Kuasa hukum Sony, Krisna Murti, mengatakan penyidik menemukan data tambahan saat melakukan pemeriksaan terhadap isi telepon genggam kliennya, termasuk percakapan WhatsApp yang berkaitan dengan permintaan titik SPPG.
"Penyidik mengonfirmasi data-data permintaan titik yang ada di ponsel klien kami, termasuk percakapan WhatsApp," kata Krisna di Gedung Bundar Kejaksaan Agung, Jakarta, Kamis (18/6/2026).
Baca Juga: BGN Siapkan Dewan Pengarah Baru, Ahli Gizi dan Tenaga Kesehatan Siap Kawal Program MBG Sebelumnya, pihak kuasa hukum menyebut terdapat 26 nama yang diduga mengajukan permintaan titik SPPG. Namun, setelah dilakukan pendalaman dan pemeriksaan digital forensik, jumlah tersebut bertambah.
"Dari 26 nama yang kami sebut sebelumnya, setelah dibuka percakapan dan tabel datanya, totalnya menjadi 41 nama," ujarnya.
Krisna menjelaskan, nama-nama tersebut berkaitan dengan permintaan atau pengajuan titik SPPG di sejumlah daerah. Namun ia menegaskan bahwa keberadaan nama tersebut tidak otomatis menunjukkan adanya keterlibatan dalam tindak pidana korupsi.
Menurutnya, dalam pemeriksaan tersebut penyidik juga menanyakan kemungkinan adanya transaksi jual beli titik SPPG. Namun Sony mengaku tidak mengetahui lebih lanjut apakah titik tersebut diperjualbelikan setelah diberikan.
"Setelah diberikan titik, klien kami tidak mengetahui apakah kemudian ada transaksi lanjutan atau tidak," kata Krisna.

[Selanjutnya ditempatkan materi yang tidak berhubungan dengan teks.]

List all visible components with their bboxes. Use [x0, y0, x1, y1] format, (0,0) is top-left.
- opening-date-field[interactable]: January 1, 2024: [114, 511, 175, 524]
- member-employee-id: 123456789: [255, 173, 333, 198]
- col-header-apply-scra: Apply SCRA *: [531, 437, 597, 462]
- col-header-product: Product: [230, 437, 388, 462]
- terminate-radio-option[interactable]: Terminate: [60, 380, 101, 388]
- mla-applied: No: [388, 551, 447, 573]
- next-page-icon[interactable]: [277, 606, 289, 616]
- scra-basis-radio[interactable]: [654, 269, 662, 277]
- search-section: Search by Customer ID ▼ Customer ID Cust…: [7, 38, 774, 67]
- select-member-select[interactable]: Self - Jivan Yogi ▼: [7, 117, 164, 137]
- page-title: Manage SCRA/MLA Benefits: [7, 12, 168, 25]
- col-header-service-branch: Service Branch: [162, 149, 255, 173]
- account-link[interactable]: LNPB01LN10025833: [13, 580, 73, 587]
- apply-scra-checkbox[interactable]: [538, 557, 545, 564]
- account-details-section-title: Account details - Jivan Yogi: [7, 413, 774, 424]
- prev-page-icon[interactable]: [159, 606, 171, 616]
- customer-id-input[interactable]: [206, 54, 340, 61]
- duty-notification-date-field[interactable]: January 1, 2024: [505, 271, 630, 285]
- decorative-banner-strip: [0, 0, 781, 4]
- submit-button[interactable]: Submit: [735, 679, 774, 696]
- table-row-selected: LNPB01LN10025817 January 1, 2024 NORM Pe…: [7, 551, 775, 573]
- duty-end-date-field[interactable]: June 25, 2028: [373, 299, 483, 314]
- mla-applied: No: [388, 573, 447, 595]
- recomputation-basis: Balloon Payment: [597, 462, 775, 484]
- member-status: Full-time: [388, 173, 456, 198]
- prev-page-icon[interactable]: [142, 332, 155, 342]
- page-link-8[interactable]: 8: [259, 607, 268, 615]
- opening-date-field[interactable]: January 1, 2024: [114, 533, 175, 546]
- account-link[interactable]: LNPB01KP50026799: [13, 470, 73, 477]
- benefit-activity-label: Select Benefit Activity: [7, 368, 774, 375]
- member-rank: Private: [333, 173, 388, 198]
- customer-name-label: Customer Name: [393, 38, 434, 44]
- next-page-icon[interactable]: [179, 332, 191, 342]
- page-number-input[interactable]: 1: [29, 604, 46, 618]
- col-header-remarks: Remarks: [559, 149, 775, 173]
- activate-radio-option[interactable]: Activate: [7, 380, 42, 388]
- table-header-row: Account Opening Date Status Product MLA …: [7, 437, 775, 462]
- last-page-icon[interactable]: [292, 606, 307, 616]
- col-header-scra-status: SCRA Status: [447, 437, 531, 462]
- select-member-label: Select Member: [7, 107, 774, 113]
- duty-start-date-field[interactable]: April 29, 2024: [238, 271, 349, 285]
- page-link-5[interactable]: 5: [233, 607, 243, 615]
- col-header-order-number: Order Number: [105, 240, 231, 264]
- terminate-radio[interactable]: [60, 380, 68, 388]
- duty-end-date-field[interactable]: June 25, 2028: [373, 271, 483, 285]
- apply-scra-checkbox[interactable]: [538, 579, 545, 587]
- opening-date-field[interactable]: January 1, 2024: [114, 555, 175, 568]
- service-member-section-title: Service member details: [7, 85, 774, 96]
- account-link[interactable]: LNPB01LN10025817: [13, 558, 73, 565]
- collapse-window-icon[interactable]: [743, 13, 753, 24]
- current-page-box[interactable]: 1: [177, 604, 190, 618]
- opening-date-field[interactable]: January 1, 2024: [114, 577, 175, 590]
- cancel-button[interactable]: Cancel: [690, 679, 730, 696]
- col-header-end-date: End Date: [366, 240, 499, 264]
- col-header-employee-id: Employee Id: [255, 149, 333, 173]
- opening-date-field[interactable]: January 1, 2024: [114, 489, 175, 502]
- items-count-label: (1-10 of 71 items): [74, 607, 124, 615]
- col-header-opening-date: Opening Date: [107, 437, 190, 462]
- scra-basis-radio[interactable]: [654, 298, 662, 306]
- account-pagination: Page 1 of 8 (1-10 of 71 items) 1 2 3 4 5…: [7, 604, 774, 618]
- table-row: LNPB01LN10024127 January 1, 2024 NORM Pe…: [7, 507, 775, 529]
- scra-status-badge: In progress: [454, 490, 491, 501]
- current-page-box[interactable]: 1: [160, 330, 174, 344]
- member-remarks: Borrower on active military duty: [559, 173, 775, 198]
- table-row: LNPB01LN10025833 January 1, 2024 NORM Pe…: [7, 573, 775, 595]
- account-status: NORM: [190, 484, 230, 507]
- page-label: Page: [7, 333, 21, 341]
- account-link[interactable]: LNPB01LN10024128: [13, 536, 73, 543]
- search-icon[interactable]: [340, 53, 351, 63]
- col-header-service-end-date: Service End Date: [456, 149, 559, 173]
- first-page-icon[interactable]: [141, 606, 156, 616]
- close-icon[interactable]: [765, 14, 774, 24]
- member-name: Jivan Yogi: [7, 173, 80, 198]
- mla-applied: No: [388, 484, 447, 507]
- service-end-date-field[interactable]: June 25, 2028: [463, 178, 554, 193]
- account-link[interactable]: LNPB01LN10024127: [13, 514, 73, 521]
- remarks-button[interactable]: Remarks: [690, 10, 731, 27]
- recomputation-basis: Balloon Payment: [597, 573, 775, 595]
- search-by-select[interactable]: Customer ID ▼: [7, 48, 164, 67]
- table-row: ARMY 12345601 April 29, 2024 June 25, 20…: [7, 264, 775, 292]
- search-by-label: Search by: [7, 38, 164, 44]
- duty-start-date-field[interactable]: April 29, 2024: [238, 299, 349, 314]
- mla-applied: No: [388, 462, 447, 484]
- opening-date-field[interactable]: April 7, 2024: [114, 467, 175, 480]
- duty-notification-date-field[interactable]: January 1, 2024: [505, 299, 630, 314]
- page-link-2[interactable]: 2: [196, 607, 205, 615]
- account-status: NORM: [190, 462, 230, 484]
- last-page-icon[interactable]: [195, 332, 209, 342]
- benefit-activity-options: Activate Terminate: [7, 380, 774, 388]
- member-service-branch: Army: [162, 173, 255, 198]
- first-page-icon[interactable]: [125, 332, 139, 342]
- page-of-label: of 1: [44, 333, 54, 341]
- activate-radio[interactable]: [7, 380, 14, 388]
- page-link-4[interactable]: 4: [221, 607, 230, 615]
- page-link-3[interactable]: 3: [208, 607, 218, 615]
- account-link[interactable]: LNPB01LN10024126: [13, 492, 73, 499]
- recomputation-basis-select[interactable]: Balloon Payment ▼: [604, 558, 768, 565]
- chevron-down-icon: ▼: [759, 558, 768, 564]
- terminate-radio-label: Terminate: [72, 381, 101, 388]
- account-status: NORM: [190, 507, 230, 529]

Selain itu, penyidik juga mendalami dugaan keuntungan yang diterima Sony dalam proses penentuan titik SPPG. Namun pihaknya menegaskan tidak ada keuntungan finansial yang diterima kliennya.
"Beliau menyampaikan tidak ada keuntungan pribadi dari proses tersebut," ujarnya.
Dalam pemeriksaan itu, turut dibahas pula proyek pengadaan sistem CCTV dan perangkat sidik jari dalam program MBG yang bernilai lebih dari Rp300 miliar. Proyek tersebut disebut mencakup pemasangan perangkat di ribuan titik SPPG.
Kuasa hukum menyebut, berdasarkan penjelasan Sony, terdapat ketidaksesuaian antara laporan pemasangan dengan kondisi di lapangan, sehingga proyek tersebut diduga tidak berjalan sebagaimana mestinya.